▶ Brief
Every line that holds the word "розетки" needs to be copied from the data below.

Start of Data extracts

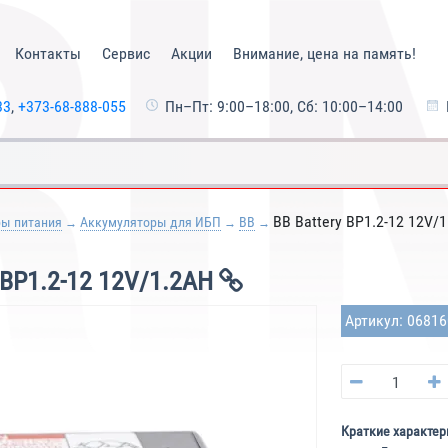
Контакты
Сервис
Акции
Внимание, цена на память!
33
,
+373-68-888-055
Пн–Пт: 9:00–18:00, Сб: 10:00–14:00
BB Battery BP1.2-12 12V/
ры питания
Аккумуляторы для ИБП
BB
P1.2-12 12V/1.2AH
Артикул: 0681
Краткие характер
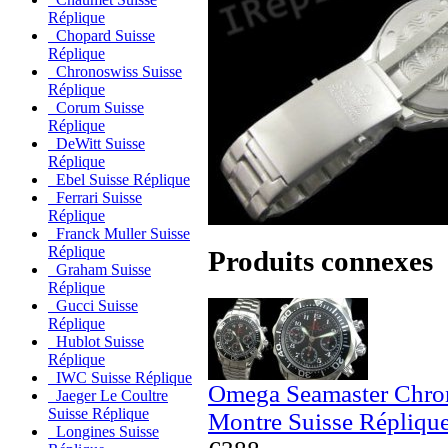
Réplique
Chopard Suisse
Réplique
Chronoswiss Suisse
Réplique
Corum Suisse
Réplique
DeWitt Suisse
Réplique
Ebel Suisse Réplique
Ferrari Suisse
Réplique
Franck Muller Suisse
Réplique
Produits connexes
Graham Suisse
Réplique
Gucci Suisse
Réplique
Hublot Suisse
Réplique
IWC Suisse Réplique
Omega Seamaster Chron
Jaeger Le Coultre
Suisse Réplique
Montre Suisse Répliqu
Longines Suisse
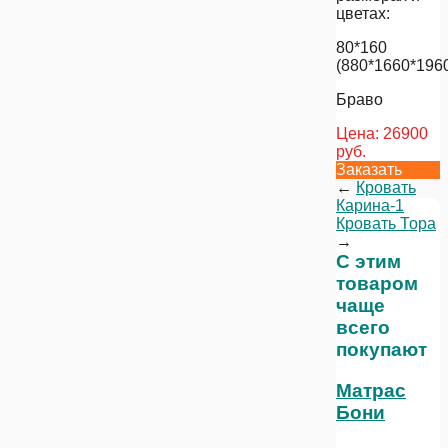
цветах:
80*160
(880*1660*196
Браво
Цена:
26900
руб.
Заказать
←
Кровать
Карина-1
Кровать Тора
→
С этим
товаром
чаще
всего
покупают
Матрас
Бони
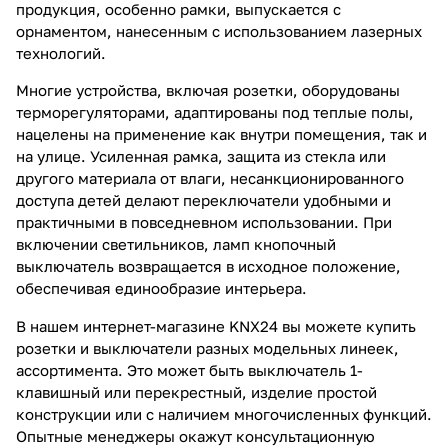
продукция, особенно рамки, выпускается с
орнаментом, нанесенным с использованием лазерных
технологий.
Многие устройства, включая розетки, оборудованы
терморегуляторами, адаптированы под теплые полы,
нацелены на применение как внутри помещения, так и
на улице. Усиленная рамка, защита из стекла или
другого материала от влаги, несанкционированного
доступа детей делают переключатели удобными и
практичными в повседневном использовании. При
включении светильников, ламп кнопочный
выключатель возвращается в исходное положение,
обеспечивая единообразие интерьера.
В нашем интернет-магазине KNX24 вы можете купить
розетки и выключатели разных модельных линеек,
ассортимента. Это может быть выключатель 1-
клавишный или перекрестный, изделие простой
конструкции или с наличием многочисленных функций.
Опытные менеджеры окажут консультационную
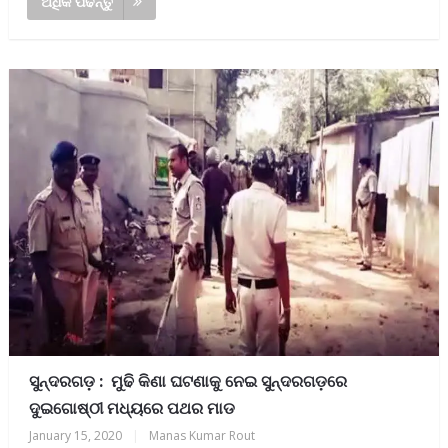
ଅଧିକ ପଢନ୍ତୁ
ସୁନ୍ଦରଗଡ଼ : ମୁଢି କିଣା ଘଟଣାକୁ ନେଇ ସୁନ୍ଦରଗଡ଼ରେ
ଦୁଇଗୋଷ୍ଠୀ ମଧ୍ୟରେ ପଥର ମାଡ
January 15, 2020
|
Manas Kumar Rout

End of Data extracts

▶ Task result
Многие устройства, включая розетки, оборудованы
розетки и выключатели разных модельных линеек,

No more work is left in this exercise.